▸ Assignment
The pictures are to be omitted when the entries are reproduced exactly.

▸ Supplied records

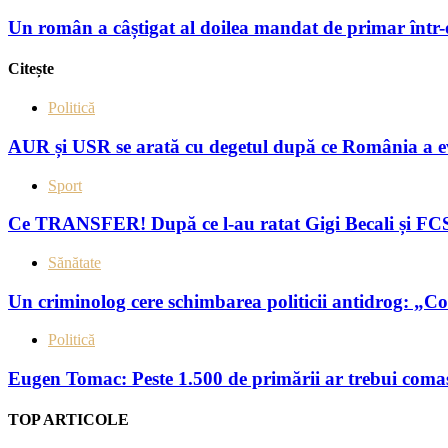
Un român a câștigat al doilea mandat de primar într-o
Citește
Politică
AUR și USR se arată cu degetul după ce România a evit
Sport
Ce TRANSFER! După ce l-au ratat Gigi Becali și FCS
Sănătate
Un criminolog cere schimbarea politicii antidrog: „Con
Politică
Eugen Tomac: Peste 1.500 de primării ar trebui comasa
TOP ARTICOLE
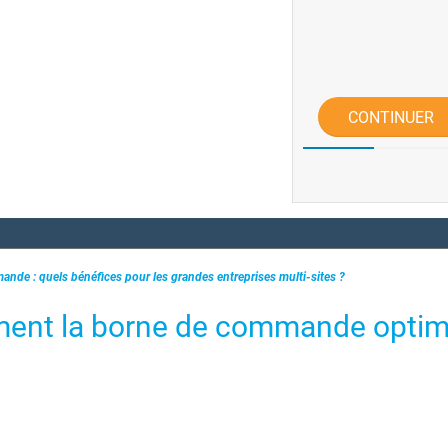
CONTINUER
nde : quels bénéfices pour les grandes entreprises multi-sites ?
ment la borne de commande optim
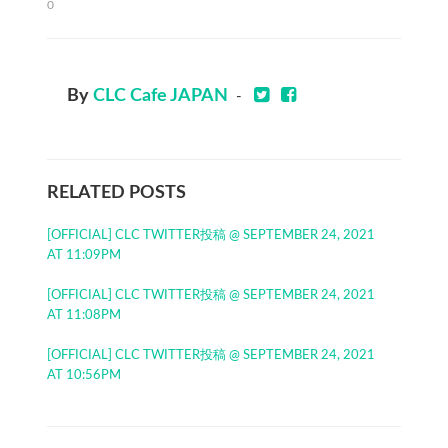
0
By
CLC Cafe JAPAN
-
RELATED POSTS
[OFFICIAL] CLC TWITTER投稿 @ SEPTEMBER 24, 2021
AT 11:09PM
[OFFICIAL] CLC TWITTER投稿 @ SEPTEMBER 24, 2021
AT 11:08PM
[OFFICIAL] CLC TWITTER投稿 @ SEPTEMBER 24, 2021
AT 10:56PM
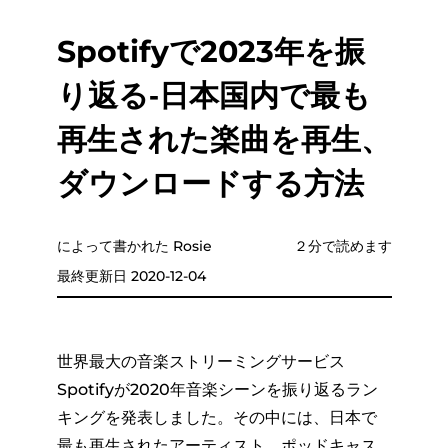
Spotifyで2023年を振
り返る‐日本国内で最も
再生された楽曲を再生、
ダウンロードする方法
によって書かれた Rosie
２分で読めます
最終更新日 2020-12-04
世界最大の音楽ストリーミングサービス
Spotifyが2020年音楽シーンを振り返るラン
キングを発表しました。その中には、日本で
最も再生されたアーティスト、ポッドキャス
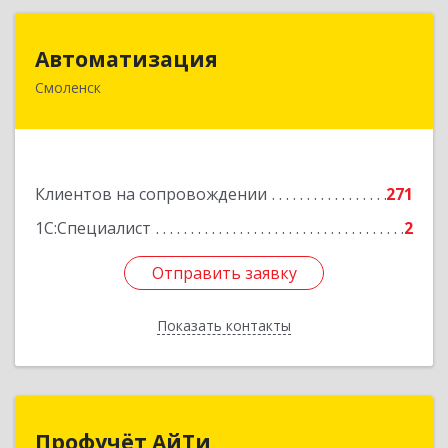
Автоматизация
Автоматизация
Смоленск
214019, Смоленская обл, Смоленск г, Марии
Октябрьской ул, дом № 16, оф.107
Подробнее
Клиентов на сопровождении
271
1С:Специалист
2
Отправить заявку
Отправить заявку
Показать контакты
Назад
Профучёт АйТи
Профучёт АйТи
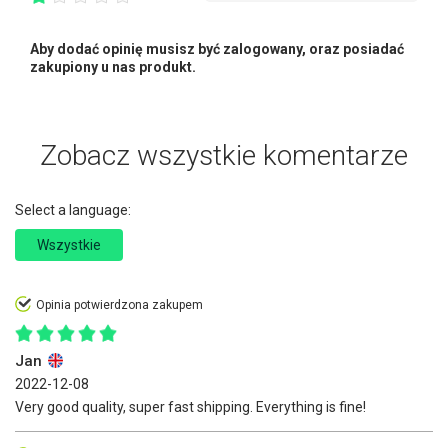
Aby dodać opinię musisz być zalogowany, oraz posiadać
zakupiony u nas produkt.
Zobacz wszystkie komentarze
Select a language:
Wszystkie
Opinia potwierdzona zakupem
Jan
2022-12-08
Very good quality, super fast shipping. Everything is fine!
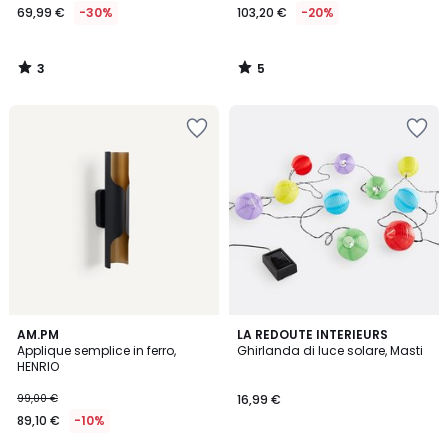
69,99 €
-30%
103,20 €
-20%
3
5
/
/
5
5
5
AM.PM
LA REDOUTE INTERIEURS
/
Applique semplice in ferro,
Ghirlanda di luce solare, Masti
5
HENRIO
99,00 €
16,99 €
89,10 €
-10%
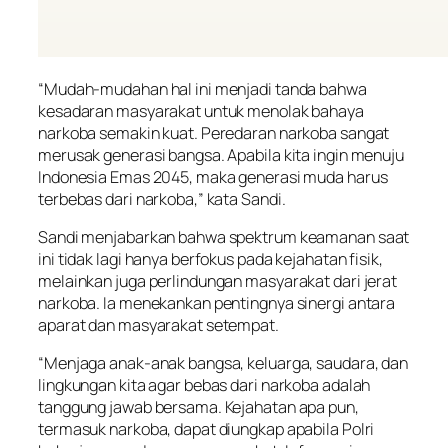
“Mudah-mudahan hal ini menjadi tanda bahwa
kesadaran masyarakat untuk menolak bahaya
narkoba semakin kuat. Peredaran narkoba sangat
merusak generasi bangsa. Apabila kita ingin menuju
Indonesia Emas 2045, maka generasi muda harus
terbebas dari narkoba,” kata Sandi.
Sandi menjabarkan bahwa spektrum keamanan saat
ini tidak lagi hanya berfokus pada kejahatan fisik,
melainkan juga perlindungan masyarakat dari jerat
narkoba. Ia menekankan pentingnya sinergi antara
aparat dan masyarakat setempat.
“Menjaga anak-anak bangsa, keluarga, saudara, dan
lingkungan kita agar bebas dari narkoba adalah
tanggung jawab bersama. Kejahatan apa pun,
termasuk narkoba, dapat diungkap apabila Polri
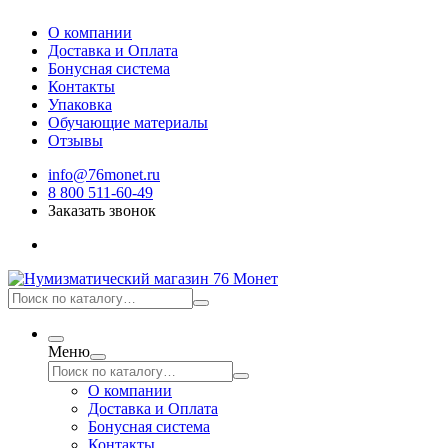
О компании
Доставка и Оплата
Бонусная система
Контакты
Упаковка
Обучающие материалы
Отзывы
info@76monet.ru
8 800 511-60-49
Заказать звонок
Меню
О компании
Доставка и Оплата
Бонусная система
Контакты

▸ Result of this task
Un român a câștigat al doilea mandat de primar într-o
Citește
Politică
AUR și USR se arată cu degetul după ce România a evit
Sport
Ce TRANSFER! După ce l-au ratat Gigi Becali și FCS
Sănătate
Un criminolog cere schimbarea politicii antidrog: „Con
Politică
Eugen Tomac: Peste 1.500 de primării ar trebui comasa
TOP ARTICOLE
CONTINUER
nde : quels bénéfices pour les grandes entreprises multi-sites ?
ment la borne de commande optim
0
By
CLC Cafe JAPAN
-
RELATED POSTS
[OFFICIAL] CLC TWITTER投稿 @ SEPTEMBER 24, 2021
AT 11:09PM
[OFFICIAL] CLC TWITTER投稿 @ SEPTEMBER 24, 2021
AT 11:08PM
[OFFICIAL] CLC TWITTER投稿 @ SEPTEMBER 24, 2021
AT 10:56PM
Spotifyで2023年を振
り返る‐日本国内で最も
再生された楽曲を再生、
ダウンロードする方法
によって書かれた Rosie
２分で読めます
最終更新日 2020-12-04
世界最大の音楽ストリーミングサービス
Spotifyが2020年音楽シーンを振り返るラン
キングを発表しました。その中には、日本で
最も再生されたアーティスト、ポッドキャス
Автоматизация
Автоматизация
Смоленск
214019, Смоленская обл, Смоленск г, Марии
Октябрьской ул, дом № 16, оф.107
Подробнее
Клиентов на сопровождении
271
1С:Специалист
2
Отправить заявку
Отправить заявку
Показать контакты
Назад
Профучёт АйТи
Профучёт АйТи
Aby dodać opinię musisz być zalogowany, oraz posiadać
zakupiony u nas produkt.
Zobacz wszystkie komentarze
Select a language:
Wszystkie
Opinia potwierdzona zakupem
Jan
2022-12-08
Very good quality, super fast shipping. Everything is fine!
69,99 €
-30%
103,20 €
-20%
3
5
/
/
5
5
5
AM.PM
LA REDOUTE INTERIEURS
/
Applique semplice in ferro,
Ghirlanda di luce solare, Masti
5
HENRIO
99,00 €
16,99 €
89,10 €
-10%
“Mudah-mudahan hal ini menjadi tanda bahwa
kesadaran masyarakat untuk menolak bahaya
narkoba semakin kuat. Peredaran narkoba sangat
merusak generasi bangsa. Apabila kita ingin menuju
Indonesia Emas 2045, maka generasi muda harus
terbebas dari narkoba,” kata Sandi.
Sandi menjabarkan bahwa spektrum keamanan saat
ini tidak lagi hanya berfokus pada kejahatan fisik,
melainkan juga perlindungan masyarakat dari jerat
narkoba. Ia menekankan pentingnya sinergi antara
aparat dan masyarakat setempat.
“Menjaga anak-anak bangsa, keluarga, saudara, dan
lingkungan kita agar bebas dari narkoba adalah
tanggung jawab bersama. Kejahatan apa pun,
termasuk narkoba, dapat diungkap apabila Polri
О компании
Доставка и Оплата
Бонусная система
Контакты
Упаковка
Обучающие материалы
Отзывы
info@76monet.ru
8 800 511-60-49
Заказать звонок
Меню
О компании
Доставка и Оплата
Бонусная система
Контакты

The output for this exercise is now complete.